1. Recombination in modular biosynthetic clusters
Polyketide synthesis (PKS) and non-ribosomal peptide synthesis (NRPS) clusters often have a modular structure in which each successive extension reaction is carried out by a different module, which contains all the domains needed for the extension step. The modules are homologous, which means that some of them have DNA sequences similar enough to allow homologous recombination. An in silico model of homologous recombination was developed and the recombination potential between pairs of clusters examined. The program also predicts whether recombinant cluster will synthesise a new product and the chemical nature of the product is predicted. These analyses indicate that there are relatively few sites that are suitable for homologous recombination, which places constraints on recombinants for biotechnological purposes as well as evolutionary constraints on modular clusters. Selection systems are being developed to facilitate the in vivo generation of predicted recombinants.

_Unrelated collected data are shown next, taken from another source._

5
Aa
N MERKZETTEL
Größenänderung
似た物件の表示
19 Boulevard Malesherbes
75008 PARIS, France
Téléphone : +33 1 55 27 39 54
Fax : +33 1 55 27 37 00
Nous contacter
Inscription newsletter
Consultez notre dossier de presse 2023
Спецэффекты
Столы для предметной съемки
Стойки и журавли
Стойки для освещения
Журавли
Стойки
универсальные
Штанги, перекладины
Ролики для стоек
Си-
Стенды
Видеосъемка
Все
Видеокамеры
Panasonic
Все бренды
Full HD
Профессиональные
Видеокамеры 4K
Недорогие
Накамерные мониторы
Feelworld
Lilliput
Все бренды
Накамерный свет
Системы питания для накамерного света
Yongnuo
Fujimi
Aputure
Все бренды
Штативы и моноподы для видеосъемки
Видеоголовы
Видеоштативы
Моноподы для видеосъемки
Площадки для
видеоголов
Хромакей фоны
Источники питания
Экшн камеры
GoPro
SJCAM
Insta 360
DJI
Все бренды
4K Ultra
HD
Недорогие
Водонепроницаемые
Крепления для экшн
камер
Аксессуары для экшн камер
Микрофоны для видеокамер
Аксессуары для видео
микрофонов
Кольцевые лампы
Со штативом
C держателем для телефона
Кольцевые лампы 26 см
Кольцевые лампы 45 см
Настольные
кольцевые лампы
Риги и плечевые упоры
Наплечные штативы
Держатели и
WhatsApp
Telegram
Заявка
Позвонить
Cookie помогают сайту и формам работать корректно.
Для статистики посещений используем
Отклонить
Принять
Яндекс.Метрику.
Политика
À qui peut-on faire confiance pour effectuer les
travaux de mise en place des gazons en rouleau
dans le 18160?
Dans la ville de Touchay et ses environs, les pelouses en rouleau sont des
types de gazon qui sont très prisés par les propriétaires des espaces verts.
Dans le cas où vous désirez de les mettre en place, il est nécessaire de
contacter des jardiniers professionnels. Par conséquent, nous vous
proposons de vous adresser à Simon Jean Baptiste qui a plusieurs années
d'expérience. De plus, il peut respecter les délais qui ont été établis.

2. Annotation of modular biosynthetic clusters
The rapid growth in the amount of DNA sequencing data causes problems in analysing the data to find interesting sequences. In particular, it is difficult to bridge the gap between the bioinformatics analyses and the biologist or chemist as user of the information. In cooperation with Prof. Dr. Daslav Hranueli (University of Zagreb) we have implemented a semi-automatic annotation system (ClustScan) for modular biosynthetic clusters, in particular PKS. The key to the implementation is the development of an XML-format to describe clusters in a biologically and chemically meaningful way. After automatic identification of protein domains using HMM-profiles, recent information about domain specificity is used to generate predictions of the chemical product with full freedom for user editing to input any extra knowledge available. This greatly speeds up analysis of clusters and avoids mistakes inevitably generated by manual analysis. The analysis makes it easy to recognise sequencing mistakes resulting in apparent frame-shifts or stop codons as well as allowing the recognition of unexpected introns in eukaryotic sequences. The approach will be extended to a full range of genes by further development of the XML-description.
3. UV-protection in Cnidaria
Cnidaria produce mycosporine-like amino acids (MAA) to protect against UV exposure. MAAs are probably produced by the shikimate pathway, that is not present in animals. The genome sequence of the sea anemone Nematostella vectensis was recently published. A bioinformatics analysis of shikimate genes was undertaken in cooperation with groups from Australia, Croatia, UK and USA. This revealed the presence of two shikimate-related genes in the N. vectensis genome, which had undergone horizontal gene transfer from bacteria. Surprisingly the genome sequence was also "contaminated" by the genome of a bacterium. It seems likely that this is a symbiont and experiments are being carried out to clarify this.